CLOSE-WAIT accumulation: All capsules accumulated 80-103 CLOSE-WAIT sockets to Satellite:443 with 0 ESTAB, visible even at rest between batches. Satellite closes connections after MaxKeepAliveRequests 100 or KeepAliveTimeout 15, but the closed sockets sit in CLOSE-WAIT between pool checkouts. WEBrick's thread-per-request model creates higher connection churn than the stable thread pools connection_pool was designed for, amplifying the accumulation.

ConnectionPool::TimeoutError under load: Starting at ~300 concurrent hosts, requests failed with ConnectionPool::TimeoutError: Waited 0.5 sec. net-http-persistent's Pool checkout inherits a 0.5-second pop timeout from TimedStack.

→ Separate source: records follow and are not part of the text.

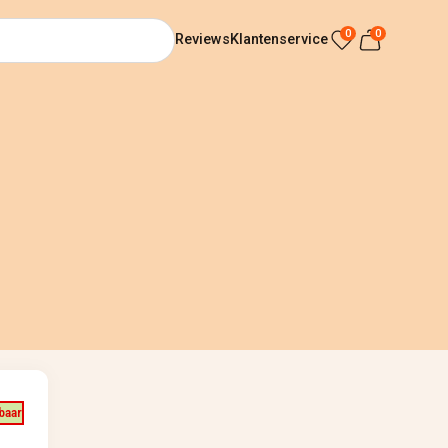
0
0
Reviews
Klantenservice
baar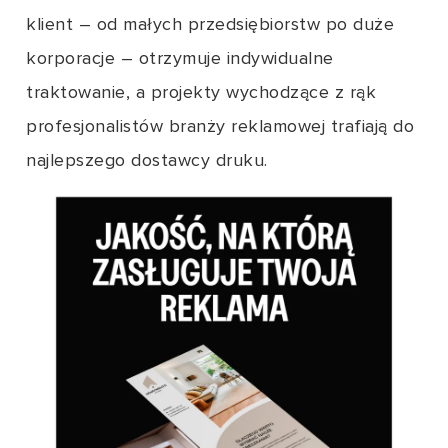
klient – od małych przedsiębiorstw po duże
korporacje – otrzymuje indywidualne
traktowanie, a projekty wychodzące z rąk
profesjonalistów branży reklamowej trafiają do
najlepszego dostawcy druku.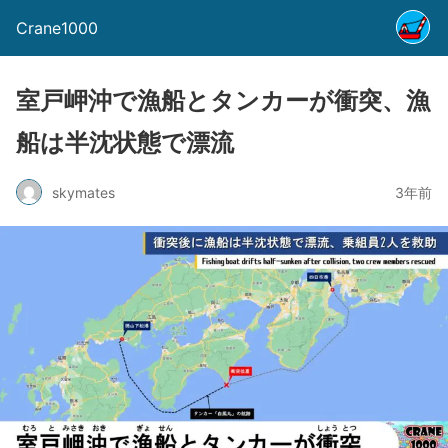
Crane1000
室戸岬沖で漁船とタンカーが衝突、漁
船は半沈状態で漂流
skymates
3年前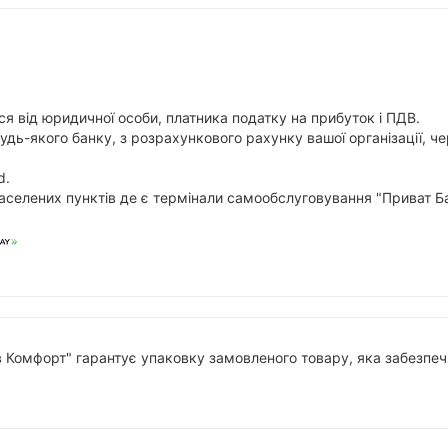
я від юридичної особи, платника податку на прибуток і ПДВ.
будь-якого банку, з розрахункового рахунку вашої організації,
d.
аселених пунктів де є термінали самообслуговування "Приват Ба
в Комфорт" гарантує упаковку замовленого товару, яка забезпечи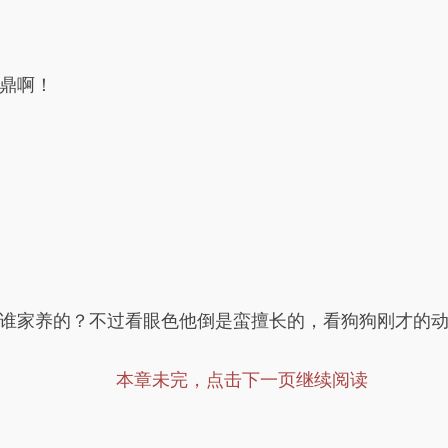
鼎啊！
谁家养的？不过看眼色他倒是蛮擅长的，看狗狗刚才的
本章未完，点击下一页继续阅读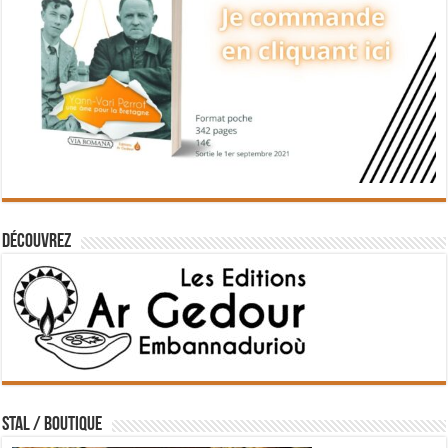
Découvrez
STAL / BOUTIQUE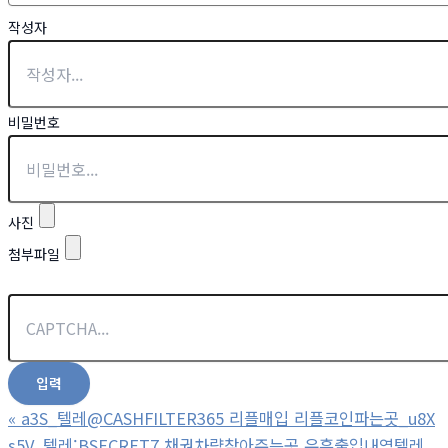
작성자
비밀번호
사진
첨부파일
«
a3S_텔레@CASHFILTER365 리플매입 리플코인파는곳_u8X
s5V_텔레:BSECRET7 채권차량찾아주는곳 유흥출입내역텔레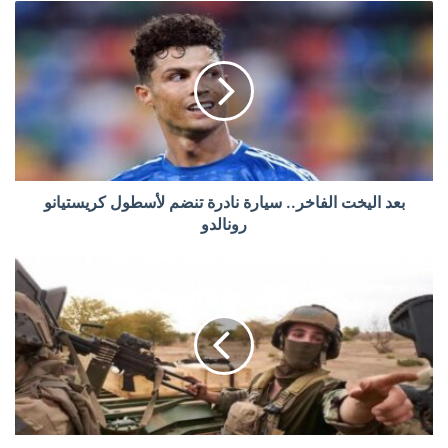
بعد اليخت الفاخر.. سيارة نادرة تنضم لأسطول كريستيانو
رونالدو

When pooled connections are busy serving Satellite requests that take 10-27 seconds, new threads cannot acquire a connection and fail immediately.

POST /register failures: ~2-3% of POSTs failed with EOFError or ECONNRESET. Net::HTTP does not retry non-idempotent methods, so these propagated as 500s with no recovery.

Connection reuse worked correctly under sequential load (20 requests, 1 socket). The issues appeared under concurrent WEBrick load.

Why net-http-persistent is a poor fit for WEBrick

net-http-persistent v4 delegates to connection_pool, which was designed for servers with stable, long-lived thread pools (Puma, Sidekiq). WEBrick creates short-lived threads per request, producing higher checkout/checkin churn and making pool sizing difficult: too small triggers TimeoutError under load; too large (default ~256) causes excessive CLOSE-WAIT accumulation.

The 0.5-second checkout timeout — inherited from TimedStack#pop and not configurable through net-http-persistent's API — is adequate for fast backends but too aggressive when Satellite response times reach 10+ seconds under registration load.

Similar issues have been reported by users of Stripe, Elasticsearch, Faraday, and Mechanize with net-http-persistent under high concurrency, with workarounds typically being idle_timeout tuning or switching to a different HTTP library (net-http-persistent#37, #19).